そして、お師匠さまが分身仏として登場された時には、必ず「三世諸仏説法の儀式」という約束事を踏んで人々を導かれる。初めは正しい教えを信じる心を整えるための教えを説かれ、永い年月を経てから「無量義」=数限りない生き方や考え方について説かれ、さらにそれら無量義の出所は一つであると。
そして最後に、すべての生命体を救いとる統一の教え「一乗」を明かし、唯一の正しい生き方と考え方を説かれる。
能力の調整、無量義、一乗。この順番こそが「儀式」であり、一乗=法華経をお説きになられた後、尊きお師匠さまは肉体としての寿命が尽き、お姿を隠される。この「入涅槃」をもって、説法の儀式は終わりを迎えるのだ。私がお仕えしていた三千年前のインドでも、やはりお師匠さまは法華経を閉じるためのお経『観普賢菩薩行法経』で「あと三ヶ月で涅槃に入るであろう」と宣言された。
私の名は阿難(あなん)。心からお師匠さまを慕う者にとって、もちろんずっとお師匠さまの織りなす光と風の世界を旅してきた私も、お師匠さまの寿命は永遠で、いつもそばにいて下さっていることを理解している。
しかし、この世の中に変化しないものは何一つ無く、たとえ尊きお師匠さまであっても、肉体がある限り「無常」の哲理から離れることはできない。弟子として、こんなに悲しいことがあるだろうか。いつまでもそばでお仕えしたいのに、あと三ヶ月でお師匠さまのお姿を拝することさえできなくなるとは……。

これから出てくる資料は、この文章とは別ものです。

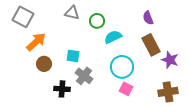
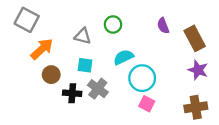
gray triangle: (72, 13) -> (83, 36), moved
purple semicircle: (148, 18) -> (163, 26), moved
cyan semicircle: (113, 37) -> (123, 57), moved
brown rectangle: (151, 45) -> (195, 38), moved
black cross: (62, 89) -> (72, 93), moved

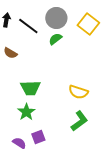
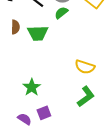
brown semicircle: (10, 53) -> (15, 27), turned -120
green trapezoid: (30, 88) -> (38, 33), moved

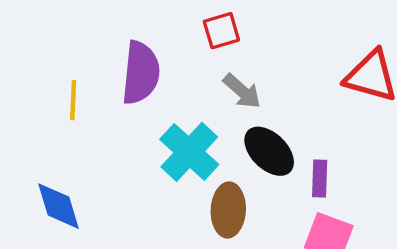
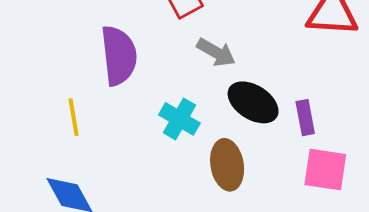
yellow line: (73, 100) -> (74, 117), moved
cyan cross: (189, 152) -> (179, 119), size x0.7

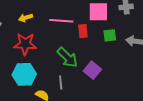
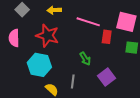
green arrow: (67, 57) -> (85, 59), size x0.6

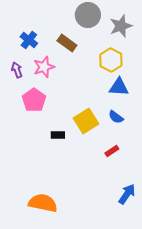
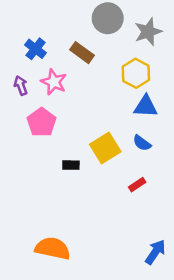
pink star: (44, 67) -> (54, 82), turned -30
blue arrow: (127, 194) -> (155, 252), moved

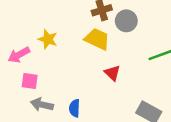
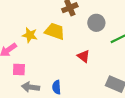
gray circle: (126, 21) -> (96, 23), moved
yellow trapezoid: (97, 39) -> (55, 31), moved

肉体が滅び行く中、なおもお師匠さまは私たちを慈しみ、このようにお教え下さった。
「眼・耳・鼻・舌・身・意(心)の欲望を清めねばならない。それが、肉体を持ったままでの成仏の条件である」
煩悩を知らずして悟りは解らず、悟るからこそ煩悩の本質が理解できる。これが本当に「清める」ということだろう。悟りを否定した煩悩と、煩悩を否定した悟り。これら両方を否定する法華経の極理を思わずにはいられない。